Quick Start (2 Minutes)
# 1. Install everything
./install_mini_rag.sh
# 2. Start using it
./rag-tui # Friendly interface for beginners
# OR
./rag-mini index ~/my-project # Direct CLI for developers
./rag-mini search ~/my-project "authentication logic"
That's it. No external dependencies, no configuration required, no PhD in computer science needed.
What Makes This Different
For Beginners
- Just works - Zero configuration required
- Multiple interfaces - TUI for learning, CLI for speed
- Educational - Shows you CLI commands as you use the TUI
- Solid results - Finds code by meaning, not just keywords
For Developers
- Hackable - Clean, documented code you can actually modify
- Configurable - YAML config for everything, or change the code directly
- Multiple embedding options - Ollama, ML models, or hash-based
- Production patterns - Streaming, batching, error handling, monitoring
For Learning
- Complete technical documentation - How chunking, embedding, and search actually work
- Educational tests - See the system in action with real examples
- No magic - Every decision explained, every component documented
Usage Examples
Find Code by Concept
./rag-mini search ~/project "user authentication"
# Finds: login functions, auth middleware, session handling, password validation
Natural Language Queries
./rag-mini search ~/project "error handling for database connections"
# Finds: try/catch blocks, connection pool error handlers, retry logic
Development Workflow
./rag-mini index ~/new-project # Index once
./rag-mini search ~/new-project "API endpoints" # Search as needed
./rag-mini status ~/new-project # Check index health
Installation Options
Recommended: Full Installation
./install_mini_rag.sh
# Handles Python setup, dependencies, optional AI models
Experimental: Copy & Run (May Not Work)
# Copy folder anywhere and try to run directly
./rag-mini index ~/my-project
# Auto-setup will attempt to create environment
# Falls back with clear instructions if it fails
Manual Setup
python3 -m venv .venv
source .venv/bin/activate
pip install -r requirements.txt
Note: The experimental copy & run feature is provided for convenience but may fail on some systems. If you encounter issues, use the full installer for reliable setup.
System Requirements
- Python 3.8+ (installer checks and guides setup)
- Optional: Ollama (for best search quality - installer helps set up)

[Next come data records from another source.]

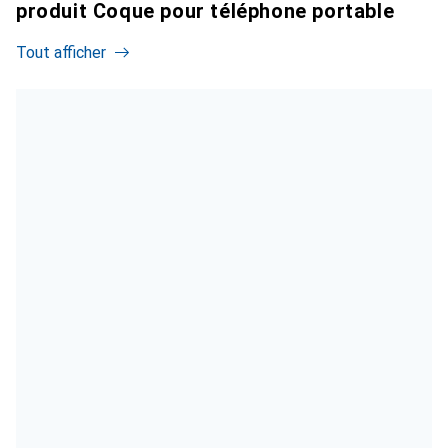
produit Coque pour téléphone portable
Tout afficher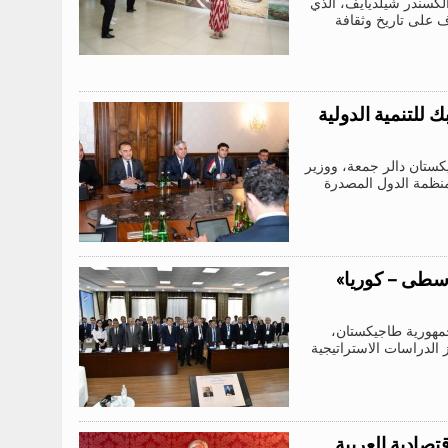
ألكسندر شيلديايف، الذي
 على تاريخ وثقافة
 للتنمية الدولية
يكستان دالر جمعة، ووزير
منظمة الدول المصدرة
وسطى – كوريا»
جمهورية طاجيكستان،
 الدراسات الاستراتيجية
تصادية العربية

- Fallback: Works without external dependencies (uses built-in embeddings)
Project Philosophy
This implementation prioritizes:
- Educational Value - You can understand and modify every part
- Practical Results - Actually finds relevant code, not just keyword matches
- Zero Friction - Works out of the box, configurable when needed
- Real-world Patterns - Production techniques in beginner-friendly code
What's Inside
- Hybrid embedding system - Ollama → ML → Hash fallbacks
- Smart chunking - Language-aware code parsing
- Vector + keyword search - Best of both worlds
- Streaming architecture - Handles large codebases efficiently
- Multiple interfaces - TUI, CLI, Python API, server mode
Next Steps
- New users: Run
./rag-minifor guided experience - Developers: Read
TECHNICAL_GUIDE.mdfor implementation details - Contributors: See
CONTRIBUTING.mdfor development setup
Documentation
- Quick Start Guide - Get running in 5 minutes
- Visual Diagrams - 📊 System flow charts and architecture diagrams
- TUI Guide - Complete walkthrough of the friendly interface
- Technical Guide - How the system actually works
- Configuration Guide - Customizing for your needs
- Development Guide - Extending and modifying the code
License
MIT - Use it, learn from it, build on it.
Built by someone who got frustrated with RAG implementations that were either too simple to be useful or too complex to understand. This is the system I wish I'd found when I started.